What is required
Return only what lies between the first line of the entries and the line containing "时，所需要参数都需要列举提供可编辑项。否则该bug项", both lines included.

Extracted page text data
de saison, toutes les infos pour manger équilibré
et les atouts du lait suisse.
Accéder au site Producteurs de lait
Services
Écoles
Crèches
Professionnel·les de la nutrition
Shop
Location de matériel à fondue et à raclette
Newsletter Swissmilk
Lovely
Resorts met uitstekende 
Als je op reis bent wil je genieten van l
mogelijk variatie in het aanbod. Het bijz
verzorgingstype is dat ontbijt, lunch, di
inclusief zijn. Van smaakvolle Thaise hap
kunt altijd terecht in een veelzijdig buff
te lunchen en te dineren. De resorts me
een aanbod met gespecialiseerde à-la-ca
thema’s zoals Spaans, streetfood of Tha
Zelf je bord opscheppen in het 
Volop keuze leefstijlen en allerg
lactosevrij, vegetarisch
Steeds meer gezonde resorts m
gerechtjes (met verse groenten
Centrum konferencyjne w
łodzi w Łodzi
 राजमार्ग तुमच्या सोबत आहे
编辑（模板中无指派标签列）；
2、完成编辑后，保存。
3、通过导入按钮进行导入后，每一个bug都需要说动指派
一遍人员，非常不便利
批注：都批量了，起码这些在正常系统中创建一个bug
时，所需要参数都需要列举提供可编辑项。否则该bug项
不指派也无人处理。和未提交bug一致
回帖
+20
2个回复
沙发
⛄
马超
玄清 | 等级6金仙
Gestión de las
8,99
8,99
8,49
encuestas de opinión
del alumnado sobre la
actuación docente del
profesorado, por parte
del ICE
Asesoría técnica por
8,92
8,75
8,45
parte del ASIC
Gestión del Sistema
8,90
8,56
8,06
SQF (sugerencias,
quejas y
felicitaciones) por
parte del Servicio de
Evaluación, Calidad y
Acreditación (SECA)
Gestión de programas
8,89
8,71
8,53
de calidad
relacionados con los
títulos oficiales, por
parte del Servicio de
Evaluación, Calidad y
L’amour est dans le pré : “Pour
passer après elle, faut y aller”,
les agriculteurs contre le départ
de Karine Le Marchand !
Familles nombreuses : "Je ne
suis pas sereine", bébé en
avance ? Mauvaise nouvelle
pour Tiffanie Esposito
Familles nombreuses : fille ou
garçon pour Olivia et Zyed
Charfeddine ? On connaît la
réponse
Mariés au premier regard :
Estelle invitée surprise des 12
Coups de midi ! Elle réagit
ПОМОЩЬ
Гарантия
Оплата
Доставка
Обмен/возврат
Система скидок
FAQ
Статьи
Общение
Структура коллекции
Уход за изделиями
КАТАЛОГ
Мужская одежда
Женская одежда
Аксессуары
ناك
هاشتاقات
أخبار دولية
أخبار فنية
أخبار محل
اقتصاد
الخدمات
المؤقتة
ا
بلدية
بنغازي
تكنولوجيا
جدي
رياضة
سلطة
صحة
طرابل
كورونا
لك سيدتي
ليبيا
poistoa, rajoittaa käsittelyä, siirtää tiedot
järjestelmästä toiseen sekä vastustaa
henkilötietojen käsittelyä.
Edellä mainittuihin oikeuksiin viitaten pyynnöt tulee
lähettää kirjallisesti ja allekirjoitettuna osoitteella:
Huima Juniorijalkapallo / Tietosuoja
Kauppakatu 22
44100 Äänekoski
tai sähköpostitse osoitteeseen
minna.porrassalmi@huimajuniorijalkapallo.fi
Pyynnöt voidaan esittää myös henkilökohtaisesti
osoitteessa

Written answer
de saison, toutes les infos pour manger équilibré
et les atouts du lait suisse.
Accéder au site Producteurs de lait
Services
Écoles
Crèches
Professionnel·les de la nutrition
Shop
Location de matériel à fondue et à raclette
Newsletter Swissmilk
Lovely
Resorts met uitstekende 
Als je op reis bent wil je genieten van l
mogelijk variatie in het aanbod. Het bijz
verzorgingstype is dat ontbijt, lunch, di
inclusief zijn. Van smaakvolle Thaise hap
kunt altijd terecht in een veelzijdig buff
te lunchen en te dineren. De resorts me
een aanbod met gespecialiseerde à-la-ca
thema’s zoals Spaans, streetfood of Tha
Zelf je bord opscheppen in het 
Volop keuze leefstijlen en allerg
lactosevrij, vegetarisch
Steeds meer gezonde resorts m
gerechtjes (met verse groenten
Centrum konferencyjne w
łodzi w Łodzi
 राजमार्ग तुमच्या सोबत आहे
编辑（模板中无指派标签列）；
2、完成编辑后，保存。
3、通过导入按钮进行导入后，每一个bug都需要说动指派
一遍人员，非常不便利
批注：都批量了，起码这些在正常系统中创建一个bug
时，所需要参数都需要列举提供可编辑项。否则该bug项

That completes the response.